(Saved entries)

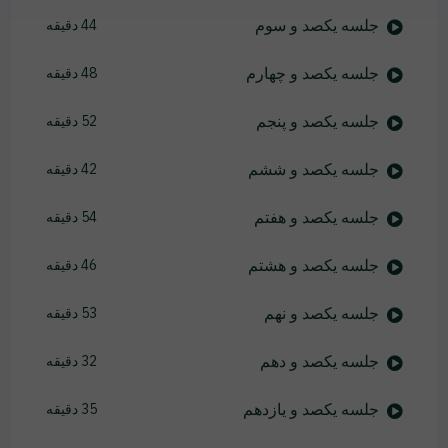
جلسه یکصد و سوم
44 دقیقه
جلسه یکصد و چهارم
48 دقیقه
جلسه یکصد و پنجم
52 دقیقه
جلسه یکصد و ششم
42 دقیقه
جلسه یکصد و هفتم
54 دقیقه
جلسه یکصد و هشتم
46 دقیقه
جلسه یکصد و نهم
53 دقیقه
جلسه یکصد و دهم
32 دقیقه
جلسه یکصد و یازدهم
35 دقیقه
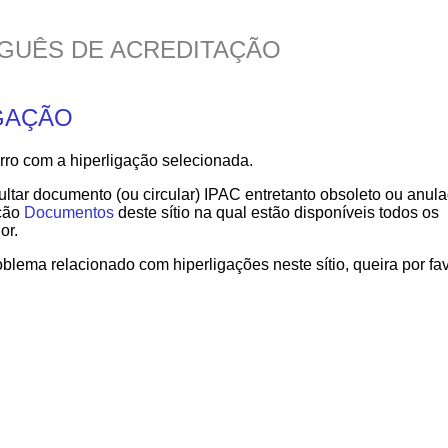
GUÊS DE ACREDITAÇÃO
GAÇÃO
o com a hiperligação selecionada.
tar documento (ou circular) IPAC entretanto obsoleto ou anul
cção
Documentos
deste sítio na qual estão disponíveis todos os
or.
oblema relacionado com hiperligações neste sítio, queira por fa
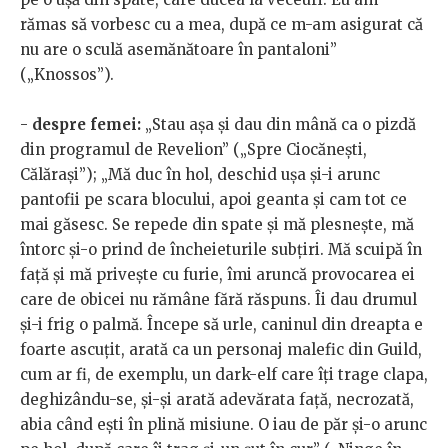
rămas să vorbesc cu a mea, după ce m-am asigurat că
nu are o sculă asemănătoare în pantaloni”
(„Knossos”).
-
despre femei:
„Stau aşa şi dau din mână ca o pizdă
din programul de Revelion” („Spre Ciocăneşti,
Călăraşi”); „Mă duc în hol, deschid uşa şi-i arunc
pantofii pe scara blocului, apoi geanta şi cam tot ce
mai găsesc. Se repede din spate şi mă plesneşte, mă
întorc şi-o prind de încheieturile subţiri. Mă scuipă în
faţă şi mă priveşte cu furie, îmi aruncă provocarea ei
care de obicei nu rămâne fără răspuns. Îi dau drumul
şi-i frig o palmă. Începe să urle, caninul din dreapta e
foarte ascuţit, arată ca un personaj malefic din Guild,
cum ar fi, de exemplu, un dark-elf care îţi trage clapa,
deghizându-se, şi-şi arată adevărata faţă, necrozată,
abia când eşti în plină misiune. O iau de păr şi-o arunc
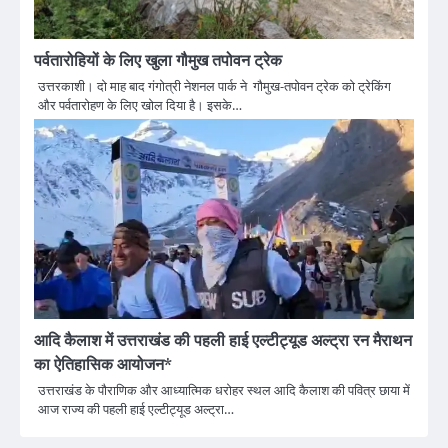
पर्वतारोहियों के लिए खुला गौमुख तपोवन ट्रेक
उत्तरकाशी। दो माह बाद गंगोत्री नेशनल पार्क ने गौमुख-तपोवन ट्रेक को ट्रेकिंग
और पर्वतारोहण के लिए खोल दिया है। इसके…
आदि कैलाश में उत्तराखंड की पहली हाई एल्टीट्यूड अल्ट्रा रन मैराथन
का ऐतिहासिक आयोजन*
उत्तराखंड के पौराणिक और आध्यात्मिक धरोहर स्थल आदि कैलाश की पवित्र छाया में
आज राज्य की पहली हाई एल्टीट्यूड अल्ट्रा…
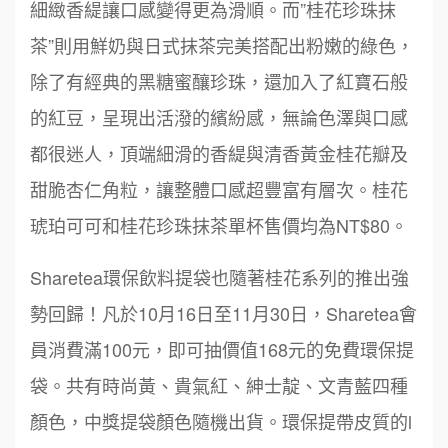
細緻香緹讓口感變得更為滑順。而”桂花珍珠抹
茶”則用鮮奶與日式抹茶完美搭配出粉嫩的綠色，
除了有經典的黑糖蜜釀珍珠，還加入了紅寶石般
的紅豆，呈現出活潑的繽紛感，無論色澤與口感
都很迷人，頂端細滑的香緹與清香黃金桂花瓣及
甜脆杏仁角粒，讓整體口感超豐富有層次。桂花
琥珀可可和桂花珍珠抹茶單杯售價均為NT$80。
Sharetea環保飲料提袋也隨著桂花系列的推出強
勢回歸！凡於10月16日至11月30日，Sharetea會
員消費滿100元，即可抽價值168元的免費環保提
袋。共有時尚黃、貴氣紅、紳士靛、文青藍四種
顏色，中獎提袋顏色隨機出貨。環保提帶皮質的l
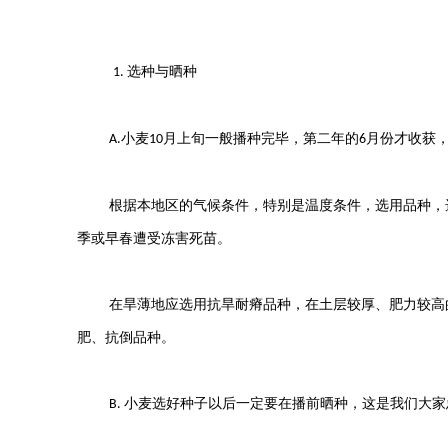
选种与晒种
1.
小麦
月上旬一般播种完毕，第二年的
月份才收获
A.
10
6
根据本地区的气候条件，特别是温度条件，选用品种，
季或早春遭受冻害死苗。
在旱薄地应选用抗旱耐瘠品种，在土层较厚、肥力较高
肥、抗倒品种。
小麦选好种子以后一定要在播前晒种，这是我们大家
B.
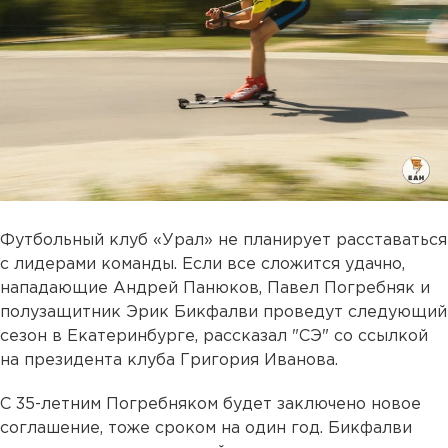
Футбольный клуб «Урал» не планирует расставаться
с лидерами команды. Если все сложится удачно,
нападающие Андрей Панюков, Павел Погребняк и
полузащитник Эрик Бикфалви проведут следующий
сезон в Екатеринбурге, рассказал "СЭ" со ссылкой
на президента клуба Григория Иванова.
С 35-летним Погребняком будет заключено новое
соглашение, тоже сроком на один год. Бикфалви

**Task goal:** Please set down each line of the data above exactly as written, without the pictures.

**Task answer:**
جلسه یکصد و سوم
44 دقیقه
جلسه یکصد و چهارم
48 دقیقه
جلسه یکصد و پنجم
52 دقیقه
جلسه یکصد و ششم
42 دقیقه
جلسه یکصد و هفتم
54 دقیقه
جلسه یکصد و هشتم
46 دقیقه
جلسه یکصد و نهم
53 دقیقه
جلسه یکصد و دهم
32 دقیقه
جلسه یکصد و یازدهم
35 دقیقه
GUÊS DE ACREDITAÇÃO
GAÇÃO
o com a hiperligação selecionada.
tar documento (ou circular) IPAC entretanto obsoleto ou anul
cção
Documentos
deste sítio na qual estão disponíveis todos os
or.
oblema relacionado com hiperligações neste sítio, queira por fa
rămas să vorbesc cu a mea, după ce m-am asigurat că
nu are o sculă asemănătoare în pantaloni”
(„Knossos”).
-
despre femei:
„Stau aşa şi dau din mână ca o pizdă
din programul de Revelion” („Spre Ciocăneşti,
Călăraşi”); „Mă duc în hol, deschid uşa şi-i arunc
pantofii pe scara blocului, apoi geanta şi cam tot ce
mai găsesc. Se repede din spate şi mă plesneşte, mă
întorc şi-o prind de încheieturile subţiri. Mă scuipă în
faţă şi mă priveşte cu furie, îmi aruncă provocarea ei
care de obicei nu rămâne fără răspuns. Îi dau drumul
şi-i frig o palmă. Începe să urle, caninul din dreapta e
foarte ascuţit, arată ca un personaj malefic din Guild,
cum ar fi, de exemplu, un dark-elf care îţi trage clapa,
deghizându-se, şi-şi arată adevărata faţă, necrozată,
abia când eşti în plină misiune. O iau de păr şi-o arunc
पर्वतारोहियों के लिए खुला गौमुख तपोवन ट्रेक
उत्तरकाशी। दो माह बाद गंगोत्री नेशनल पार्क ने गौमुख-तपोवन ट्रेक को ट्रेकिंग
और पर्वतारोहण के लिए खोल दिया है। इसके…
आदि कैलाश में उत्तराखंड की पहली हाई एल्टीट्यूड अल्ट्रा रन मैराथन
का ऐतिहासिक आयोजन*
उत्तराखंड के पौराणिक और आध्यात्मिक धरोहर स्थल आदि कैलाश की पवित्र छाया में
आज राज्य की पहली हाई एल्टीट्यूड अल्ट्रा…
細緻香緹讓口感變得更為滑順。而”桂花珍珠抹
茶”則用鮮奶與日式抹茶完美搭配出粉嫩的綠色，
除了有經典的黑糖蜜釀珍珠，還加入了紅寶石般
的紅豆，呈現出活潑的繽紛感，無論色澤與口感
都很迷人，頂端細滑的香緹與清香黃金桂花瓣及
甜脆杏仁角粒，讓整體口感超豐富有層次。桂花
琥珀可可和桂花珍珠抹茶單杯售價均為NT$80。
Sharetea環保飲料提袋也隨著桂花系列的推出強
勢回歸！凡於10月16日至11月30日，Sharetea會
員消費滿100元，即可抽價值168元的免費環保提
袋。共有時尚黃、貴氣紅、紳士靛、文青藍四種
顏色，中獎提袋顏色隨機出貨。環保提帶皮質的l
选种与晒种
1.
小麦
月上旬一般播种完毕，第二年的
月份才收获
A.
10
6
根据本地区的气候条件，特别是温度条件，选用品种，
季或早春遭受冻害死苗。
在旱薄地应选用抗旱耐瘠品种，在土层较厚、肥力较高
肥、抗倒品种。
小麦选好种子以后一定要在播前晒种，这是我们大家
B.
Футбольный клуб «Урал» не планирует расставаться
с лидерами команды. Если все сложится удачно,
нападающие Андрей Панюков, Павел Погребняк и
полузащитник Эрик Бикфалви проведут следующий
сезон в Екатеринбурге, рассказал "СЭ" со ссылкой
на президента клуба Григория Иванова.
С 35-летним Погребняком будет заключено новое
соглашение, тоже сроком на один год. Бикфалви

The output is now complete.